Austin Ruse, president of the Catholic Family and Human Rights
Institute, one of the main NGOs involved in the negotiation, said in a
statement e-mailed to IslamOnline.net.
“By
adopting this declaration, the international community is united in
condemning all human cloning as exploitative and unethical. This
should encourage similar bans in legislatures around the world
including in the US Senate,” said Ruse.
C-FAM
is a non-profit organization designed to serve the needs of United
Nations delegates, extra-governmental and non-governmental
organizations, missions and consulates.
It
intends to fulfill an educational need to inform the public at large
regarding family and human rights issues.
The
same position was echoed by a coalition of US groups opposed to
abortion rights.
“This
declaration represents a significant step forward in advancing respect
for human life,” Reuters quoted the coalition as saying.
“Cloning
opponents welcomed the UN's resolution and look forward to
member-states fulfilling their international obligations.”
Non-binding
Nonetheless,
the declaration drew fire from pro-cloning countries, such as Britain.
“This
is a weak, non-binding political statement. The number of states that
failed to support it is greater than the number that backed it,”
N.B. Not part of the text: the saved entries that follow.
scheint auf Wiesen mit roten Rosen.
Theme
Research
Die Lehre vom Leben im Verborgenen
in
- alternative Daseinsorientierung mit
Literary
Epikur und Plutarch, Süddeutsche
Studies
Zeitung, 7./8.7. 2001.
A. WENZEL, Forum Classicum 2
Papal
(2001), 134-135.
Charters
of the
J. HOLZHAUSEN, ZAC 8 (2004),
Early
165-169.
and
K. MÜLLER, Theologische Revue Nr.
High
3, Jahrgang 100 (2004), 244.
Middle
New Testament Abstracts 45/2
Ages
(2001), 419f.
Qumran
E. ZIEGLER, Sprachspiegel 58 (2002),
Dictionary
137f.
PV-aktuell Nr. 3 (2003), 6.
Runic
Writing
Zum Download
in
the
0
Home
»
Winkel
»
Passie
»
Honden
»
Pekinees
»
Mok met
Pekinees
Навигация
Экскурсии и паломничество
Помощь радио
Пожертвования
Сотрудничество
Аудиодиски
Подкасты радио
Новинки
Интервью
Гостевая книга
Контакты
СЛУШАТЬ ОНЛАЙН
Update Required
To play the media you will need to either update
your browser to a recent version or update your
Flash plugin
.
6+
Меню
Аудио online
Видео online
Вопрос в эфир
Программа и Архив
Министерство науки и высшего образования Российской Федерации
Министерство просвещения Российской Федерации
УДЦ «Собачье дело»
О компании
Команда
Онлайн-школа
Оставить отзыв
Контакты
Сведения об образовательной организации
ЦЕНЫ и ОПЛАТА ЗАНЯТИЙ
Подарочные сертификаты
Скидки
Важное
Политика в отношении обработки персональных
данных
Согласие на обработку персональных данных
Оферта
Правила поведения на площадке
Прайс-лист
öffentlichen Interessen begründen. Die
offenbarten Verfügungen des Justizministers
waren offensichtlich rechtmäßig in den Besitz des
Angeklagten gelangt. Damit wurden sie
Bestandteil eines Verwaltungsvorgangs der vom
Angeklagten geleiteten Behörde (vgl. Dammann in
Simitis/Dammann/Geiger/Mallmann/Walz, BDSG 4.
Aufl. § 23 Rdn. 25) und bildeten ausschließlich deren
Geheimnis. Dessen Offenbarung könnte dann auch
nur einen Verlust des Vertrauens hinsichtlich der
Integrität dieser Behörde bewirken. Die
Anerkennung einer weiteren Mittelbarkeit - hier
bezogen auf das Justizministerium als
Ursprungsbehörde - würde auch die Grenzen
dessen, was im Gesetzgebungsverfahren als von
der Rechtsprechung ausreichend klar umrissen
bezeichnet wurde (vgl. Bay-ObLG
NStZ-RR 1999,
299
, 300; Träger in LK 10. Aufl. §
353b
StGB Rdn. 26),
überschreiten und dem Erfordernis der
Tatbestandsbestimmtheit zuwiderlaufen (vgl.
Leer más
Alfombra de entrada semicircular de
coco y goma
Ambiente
said British UN Ambassador, Emyr Jones Parry.
“We
have lost the opportunity for an international ban on the abhorrent
prospect of reproductive cloning because of the intransigence of
states whose action serves only to hold back medical research”, he
argued.
Singaporean
Ambassador Vanu Gopala Menon, who also voted against the declaration
regretted that a common objective of prohibiting human cloning “was
hijacked in a misguided bid to widen this ban to include important
research.”
Before
adopting the text, the assembly's legal committee rejected amendments
by Belgium that would have made the declaration more acceptable to
stem cell research supporters.
Countries
were divided mainly over whether to protect “human life” or the
“human being.”
Costa
Rica, Uganda, the United States and others who sought to ban all forms
of human cloning, supported “human life.”
Countries
including Belgium, Singapore and the United Kingdom, who wanted to ban
only cloning that would result in born human beings, insisted on
protecting the “human being,” which according to some
international legal documents would protect only those already born.